On Sept. 13, ag and other groups sent a letter to Biden administration officials, including Secretary of Agriculture Tom Vilsack, urging officials to fix the ocean container shortage on the West Coast.

Ross said the Port of Long Beach and the Port of Los Angeles announced pilot programs last week to extend gate hours to address the “unfortunate new record of 70 ships waiting to offload.”

“Doing that at the ports will not work unless warehousing and trucking and all the other elements of that supply chain align their hours (and) their shifts to be able to help address this backlog at the ports,” Ross added, arguing the only way to expand capacity at the ports is by extending hours.

NASDA members also adopted policy supporting changes to the H-2A and H-2B temporary guestworker programs to include year-round workers in ag and forestry. The two programs currently allow migrant employees to come to the U.S. for seasonal agricultural work such as harvesting vegetables and fruit.

Karen Ross

California Ag Secretary Karen Ross

On Sept. 19, the Senate parliamentarian announced it would not permit immigration reform to be included in the Democrats' $3.5 trillion reconciliation package, forcing congressional leaders to find another avenue. 

“We’re going to have to get back to that bipartisan effort, and NASDA has already reached out to the lead sponsors for the Farm Workforce Modernization Act, which we support in the House, and we continue to support and look for those consensuses in the Senate,” Karney told reporters.

The bill passed the House in March but has not been considered in the Senate.

The group also adopted policy supporting the development of “emergency food supply networks” and “ensuring state agriculture departments can utilize new USDA funds as they become available to support their states’ communities,” NASDA said.

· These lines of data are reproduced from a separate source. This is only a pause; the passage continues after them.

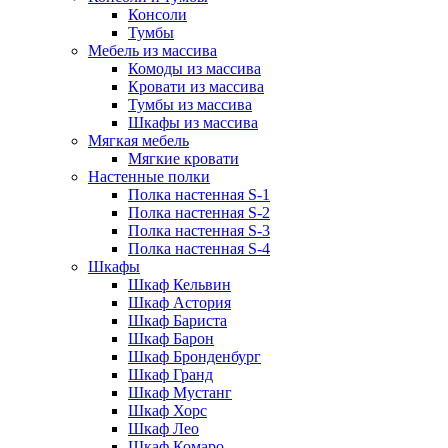
Консоли
Тумбы
Мебель из массива
Комоды из массива
Кровати из массива
Тумбы из массива
Шкафы из массива
Мягкая мебель
Мягкие кровати
Настенные полки
Полка настенная S-1
Полка настенная S-2
Полка настенная S-3
Полка настенная S-4
Шкафы
Шкаф Кельвин
Шкаф Астория
Шкаф Бариста
Шкаф Барон
Шкаф Бронденбург
Шкаф Гранд
Шкаф Мустанг
Шкаф Хорс
Шкаф Лео
Шкаф Комаро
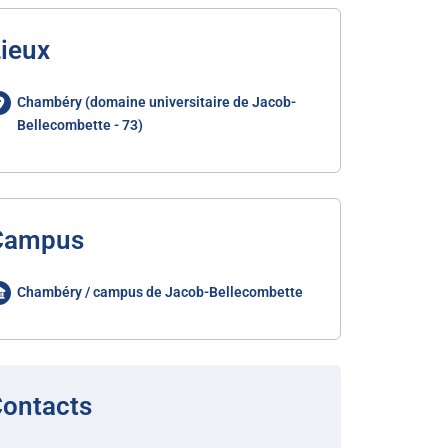
ieux
Chambéry (domaine universitaire de Jacob-
Bellecombette - 73)
Campus
Chambéry / campus de Jacob-Bellecombette
ontacts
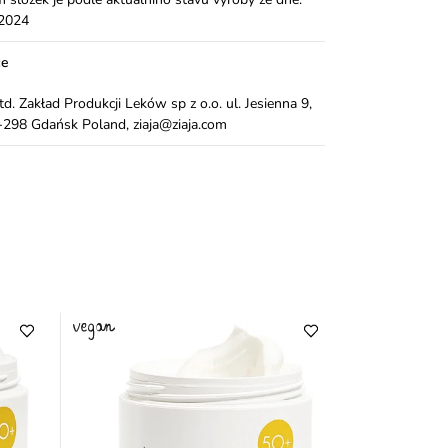
.2024
ce
Ltd. Zakład Produkcji Leków sp z o.o. ul. Jesienna 9,
298 Gdańsk Poland, ziaja@ziaja.com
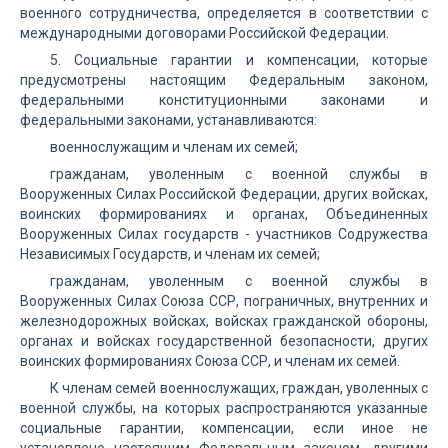
военного сотрудничества, определяется в соответствии с
международными договорами Российской Федерации.
5. Социальные гарантии и компенсации, которые
предусмотрены настоящим Федеральным законом,
федеральными конституционными законами и
федеральными законами, устанавливаются:
военнослужащим и членам их семей;
гражданам, уволенным с военной службы в
Вооруженных Силах Российской Федерации, других войсках,
воинских формированиях и органах, Объединенных
Вооруженных Силах государств - участников Содружества
Независимых Государств, и членам их семей;
гражданам, уволенным с военной службы в
Вооруженных Силах Союза ССР, пограничных, внутренних и
железнодорожных войсках, войсках гражданской обороны,
органах и войсках государственной безопасности, других
воинских формированиях Союза ССР, и членам их семей.
К членам семей военнослужащих, граждан, уволенных с
военной службы, на которых распространяются указанные
социальные гарантии, компенсации, если иное не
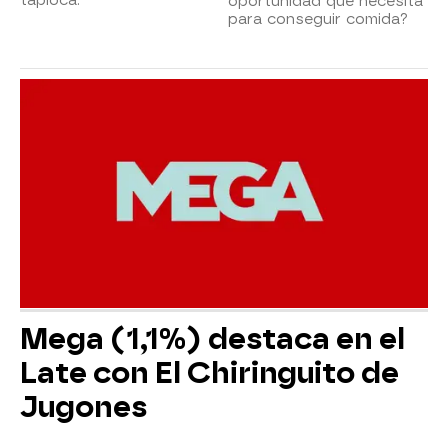
oportunidad que necesita
para conseguir comida?
Mega (1,1%) destaca en el
Late con El Chiringuito de
Jugones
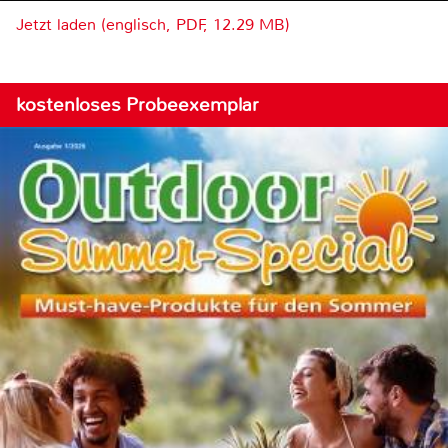
Jetzt laden (englisch, PDF, 12.29 MB)
kostenloses Probeexemplar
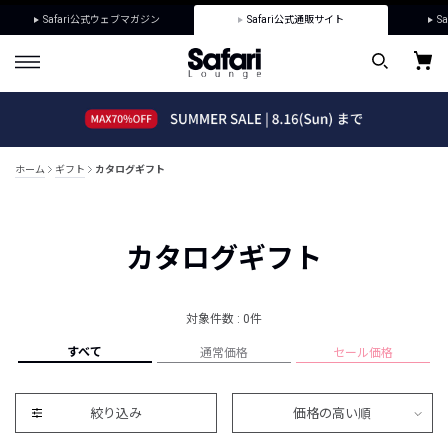
Safari公式ウェブマガジン
Safari公式通販サイト
Sa
ホーム
ギフト
カタログギフト
カタログギフト
対象件数 : 0件
すべて
通常価格
セール価格
絞り込み
価格の高い順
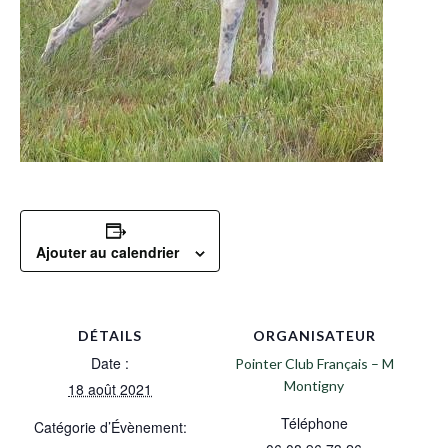
Ajouter au calendrier
DÉTAILS
ORGANISATEUR
Date :
Pointer Club Français – M
Montigny
18 août 2021
Téléphone
Catégorie d’Évènement:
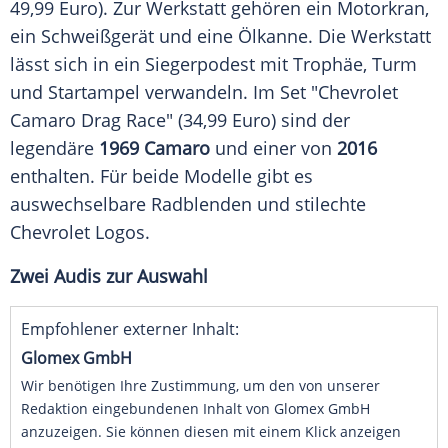
49,99 Euro). Zur
Werkstatt
gehören ein Motorkran,
ein Schweißgerät und eine Ölkanne. Die
Werkstatt
lässt sich in ein
Siegerpodest
mit Trophäe, Turm
und
Startampel
verwandeln. Im Set "Chevrolet
Camaro Drag Race" (34,99 Euro) sind der
legendäre
1969 Camaro
und einer von
2016
enthalten. Für beide Modelle gibt es
auswechselbare Radblenden und stilechte
Chevrolet
Logos.
Zwei
Audis
zur Auswahl
Empfohlener externer Inhalt:
Glomex GmbH
Wir benötigen Ihre Zustimmung, um den von unserer
Redaktion eingebundenen Inhalt von Glomex GmbH
anzuzeigen. Sie können diesen mit einem Klick anzeigen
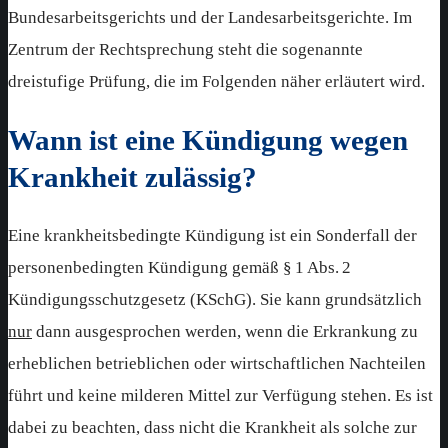
Bundesarbeitsgerichts und der Landesarbeitsgerichte. Im
Zentrum der Rechtsprechung steht die sogenannte
dreistufige Prüfung, die im Folgenden näher erläutert wird.
Wann ist eine Kündigung wegen
Krankheit zulässig?
Eine krankheitsbedingte Kündigung ist ein Sonderfall der
personenbedingten Kündigung gemäß § 1 Abs. 2
Kündigungsschutzgesetz (KSchG). Sie kann grundsätzlich
nur
dann ausgesprochen werden, wenn die Erkrankung zu
erheblichen betrieblichen oder wirtschaftlichen Nachteilen
führt und keine milderen Mittel zur Verfügung stehen. Es ist
dabei zu beachten, dass nicht die Krankheit als solche zur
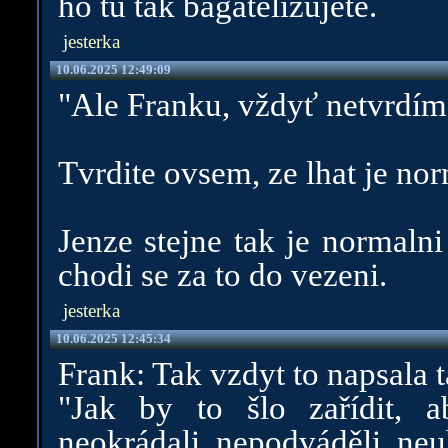
ho tu tak bagatelizujete.
jesterka
10.06.2025 12:49:09
"Ale Franku, vždyť netvrdíme
Tvrdite ovsem, ze lhat je nor
Jenze stejne tak je normalni
chodi se za to do vezeni.
jesterka
10.06.2025 12:45:34
Frank: Tak vzdyt to napsala 
"Jak by to šlo zařídit, a
neokrádali, nepodváděli, neub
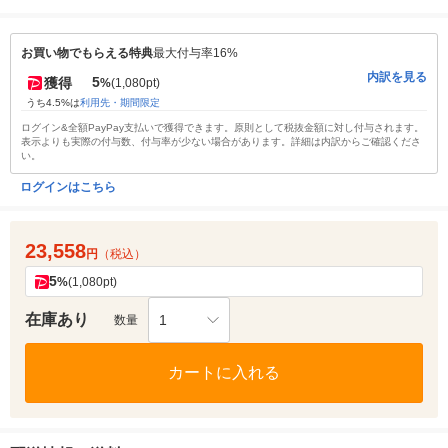
お買い物でもらえる特典
最大付与率16%
内訳を見る
5
獲得
%
(1,080pt)
うち4.5%は
利用先・期間限定
ログイン&全額PayPay支払いで獲得できます。原則として税抜金額に対し付与されます。
表示よりも実際の付与数、付与率が少ない場合があります。詳細は内訳からご確認くださ
い。
ログインはこちら
23,558
円
（税込）
5
%
(1,080pt)
在庫あり
1
数量
カートに入れる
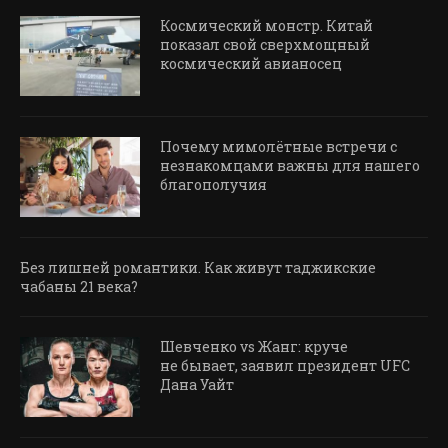
Космический монстр. Китай
показал свой сверхмощный
космический авианосец
Почему мимолётные встречи с
незнакомцами важны для нашего
благополучия
Без лишней романтики. Как живут таджикские
чабаны 21 века?
Шевченко vs Жанг: круче
не бывает, заявил президент UFC
Дана Уайт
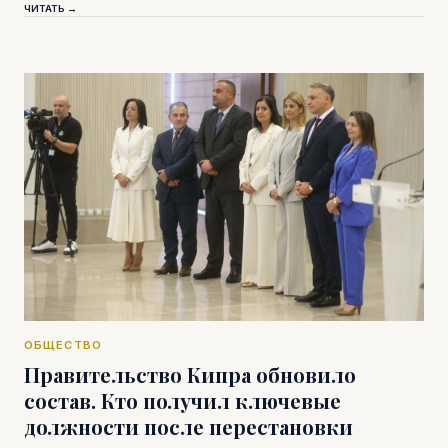
ЧИТАТЬ →
ОБЩЕСТВО
Правительство Кипра обновило
состав. Кто получил ключевые
должности после перестановки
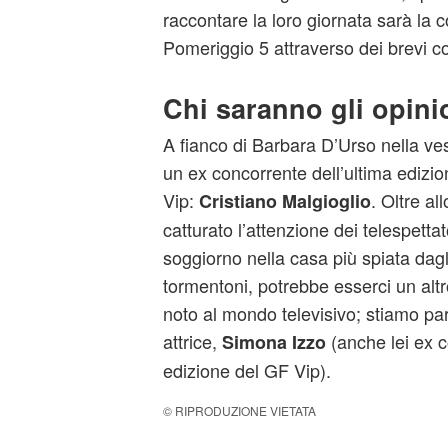
raccontare la loro giornata sarà la c
Pomeriggio 5 attraverso dei brevi c
Chi saranno gli opini
A fianco di Barbara D’Urso nella ves
un ex concorrente dell’ultima edizio
Vip:
. Oltre a
Cristiano Malgioglio
catturato l’attenzione dei telespettat
soggiorno nella casa più spiata dagli 
tormentoni, potrebbe esserci un alt
noto al mondo televisivo; stiamo par
attrice,
(anche lei ex c
Simona Izzo
edizione del GF Vip).
© RIPRODUZIONE VIETATA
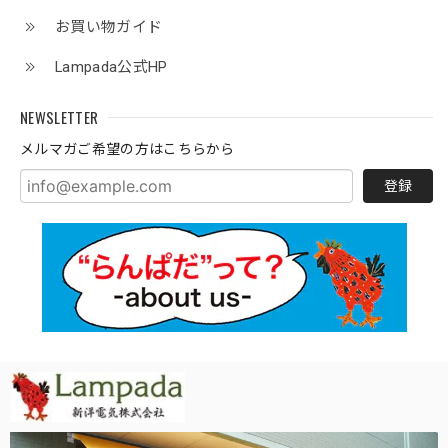
お買い物ガイド
Lampada公式HP
NEWSLETTER
メルマガご希望の方はこちらから
登録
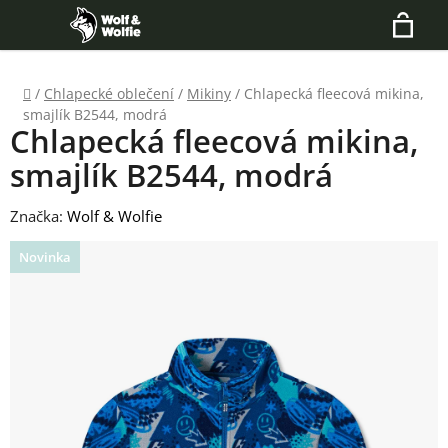
Přejít
Hledat
na
N
obsah
Domů
/
Chlapecké oblečení
/
Mikiny
/
Chlapecká fleecová mikina,
K
smajlík B2544, modrá
Chlapecká fleecová mikina,
smajlík B2544, modrá
Značka:
Wolf & Wolfie
Novinka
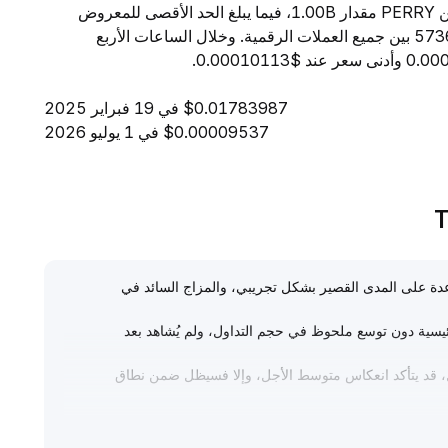
خلال 24 ساعة إلى $223.18. ويبلغ المعروض المتداول من PERRY مقدار 1.00B، فيما يبلغ الحد الأقصى للمعروض
1.00B. ومن حيث القيمة السوقية، تحتل PERRY المرتبة 5736 بين جميع العملات الرقمية. وخلال الساعات الأربع
$0.01783987 في 19 فبراير 2025
$0.00009537 في 1 يوليو 2026
الصاعدة على المدى القصير بشكل تجريبي، والمزاج السائد في
ئيسية دون توسع ملحوظ في حجم التداول، ولم يُشاهد بعد
اول، قد يتأكد انعكاس متوسط الأجل، وإلا فسيظل ضمن نطاق
سية، أما المستثمرون المغامرون فيمكنهم الشراء جزئياً ضمن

NASDA members are pushing USDA to expand its specialty crop block grant program to allow a dual designation of hemp as “both a specialty crop and an agronomic commodity depending on its intended use."  Barb Glenn, who retired as the organization's CEO at the convention, said the designation would provide more certainty to new farmers who want to grow hemp for “food, fiber, or horticulture use.” Hemp is currently ineligible for the specialty crop program, according to USDA.